Scammers are calling Thomas Cook customers to offer fake refunds in an attempt to trick people into handing over their bank details and other personal information. Following the news of the company going into liquidation, it seems that scammers are using this to their advantage to try and steal from vulnerable holidaymakers.
Criminals will try to use high-profile events, such as the news about Thomas Cook, as an opportunity to commit fraud and manipulate unsuspecting people into parting with their money. In light of this, we’d like to remind you how to identify a potential scam call and how to keep yourself safe.
What to look for
In this case, victims are being contacted by a person pretending to be someone responsible for issuing refunds on behalf of Thomas Cook. Others have been approached by a scam company posing as Thomas Cook asking for personal details such as bank/debit/credit card details and banking passwords.
It can be difficult to tell the difference between a scam and a genuine call, as scammers use increasingly sophisticated methods. If you're still unsure, here are the five warning signs to look out for during a phone call, which suggests that the caller could be a scammer:
The caller is insistent and doesn't give you time to think, or tries to stop you speaking to a family member or friend
The caller asks you to transfer money to a different account
The caller asks for your online banking passwords or four-digit card PIN
The caller asks you to withdraw money and hand it over for "safekeeping"

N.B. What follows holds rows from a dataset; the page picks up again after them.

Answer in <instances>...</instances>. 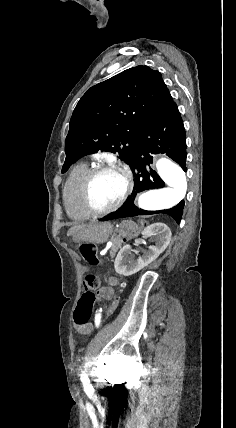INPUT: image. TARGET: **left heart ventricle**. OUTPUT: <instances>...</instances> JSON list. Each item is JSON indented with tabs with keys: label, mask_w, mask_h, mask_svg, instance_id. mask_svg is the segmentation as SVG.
Returning a JSON list of instances; mask_svg holds the SVG:
<instances>
[{
	"label": "left heart ventricle",
	"mask_w": 236,
	"mask_h": 428,
	"mask_svg": "<svg viewBox=\"0 0 236 428\" xmlns=\"http://www.w3.org/2000/svg\"><path fill=\"white\" fill-rule=\"evenodd\" d=\"M126 190V179L120 170L99 174L91 185V199L100 208L116 204Z\"/></svg>",
	"instance_id": "1"
}]
</instances>
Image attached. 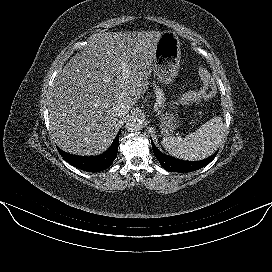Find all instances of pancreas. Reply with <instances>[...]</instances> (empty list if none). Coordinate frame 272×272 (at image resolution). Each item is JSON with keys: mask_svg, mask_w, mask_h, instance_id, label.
<instances>
[{"mask_svg": "<svg viewBox=\"0 0 272 272\" xmlns=\"http://www.w3.org/2000/svg\"><path fill=\"white\" fill-rule=\"evenodd\" d=\"M154 91H155V94L157 97L158 106L164 107L165 98H164V93H163L162 89H160L159 86H155Z\"/></svg>", "mask_w": 272, "mask_h": 272, "instance_id": "1", "label": "pancreas"}]
</instances>
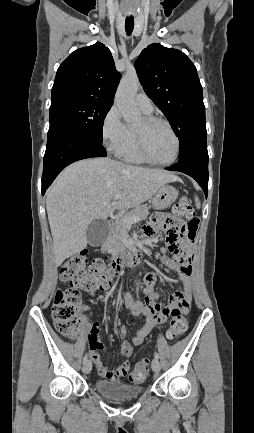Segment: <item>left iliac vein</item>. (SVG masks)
I'll list each match as a JSON object with an SVG mask.
<instances>
[{
    "label": "left iliac vein",
    "mask_w": 254,
    "mask_h": 433,
    "mask_svg": "<svg viewBox=\"0 0 254 433\" xmlns=\"http://www.w3.org/2000/svg\"><path fill=\"white\" fill-rule=\"evenodd\" d=\"M160 362H159V360L158 359H153L152 360V370L155 372V373H158L159 371H160Z\"/></svg>",
    "instance_id": "left-iliac-vein-1"
}]
</instances>
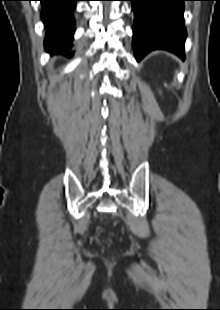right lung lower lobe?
<instances>
[{
  "label": "right lung lower lobe",
  "instance_id": "1",
  "mask_svg": "<svg viewBox=\"0 0 220 310\" xmlns=\"http://www.w3.org/2000/svg\"><path fill=\"white\" fill-rule=\"evenodd\" d=\"M41 18L46 31L44 46L47 52H66L71 48L75 31L74 11L80 0H39Z\"/></svg>",
  "mask_w": 220,
  "mask_h": 310
}]
</instances>
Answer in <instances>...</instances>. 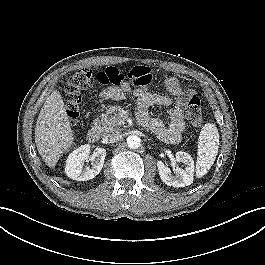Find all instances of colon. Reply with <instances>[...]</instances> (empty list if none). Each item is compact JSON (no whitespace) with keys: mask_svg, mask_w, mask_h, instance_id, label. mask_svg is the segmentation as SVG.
<instances>
[{"mask_svg":"<svg viewBox=\"0 0 265 265\" xmlns=\"http://www.w3.org/2000/svg\"><path fill=\"white\" fill-rule=\"evenodd\" d=\"M127 78L134 80L139 84H143L147 81L135 76L131 72H129L128 75H125L115 67H109L105 71H94L92 69L84 68L73 74L68 79L64 89L67 114L73 128L76 130L77 127L82 94L93 82L96 81L101 84L119 86L123 84ZM186 118L193 127H200L203 123L201 101L196 94L191 95L189 98L186 107Z\"/></svg>","mask_w":265,"mask_h":265,"instance_id":"5ec220e1","label":"colon"}]
</instances>
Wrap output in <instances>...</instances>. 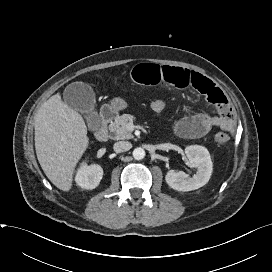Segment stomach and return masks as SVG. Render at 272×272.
Here are the masks:
<instances>
[{
    "mask_svg": "<svg viewBox=\"0 0 272 272\" xmlns=\"http://www.w3.org/2000/svg\"><path fill=\"white\" fill-rule=\"evenodd\" d=\"M110 107L115 111H121L128 107V103L122 98H114L111 101Z\"/></svg>",
    "mask_w": 272,
    "mask_h": 272,
    "instance_id": "obj_1",
    "label": "stomach"
}]
</instances>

The caller offers to send a courier to your home to collect cash, PINs, cards or cheque books to "protect" you from fraud
Remember, legitimate organisations will NEVER contact you out of the blue asking for PINs or passwords or telling you to transfer money to another account.
How to stay safe
If you feel uncomfortable or suspicious during a call, hang up and call the organisation directly on its official phone number. If you've received a suspicious text, don’t follow any links or give away your personal information – even if you think it’s a genuine message. Again, we recommend you contact the organisation directly through an official channel to check whether the call or text you've received is legitimate.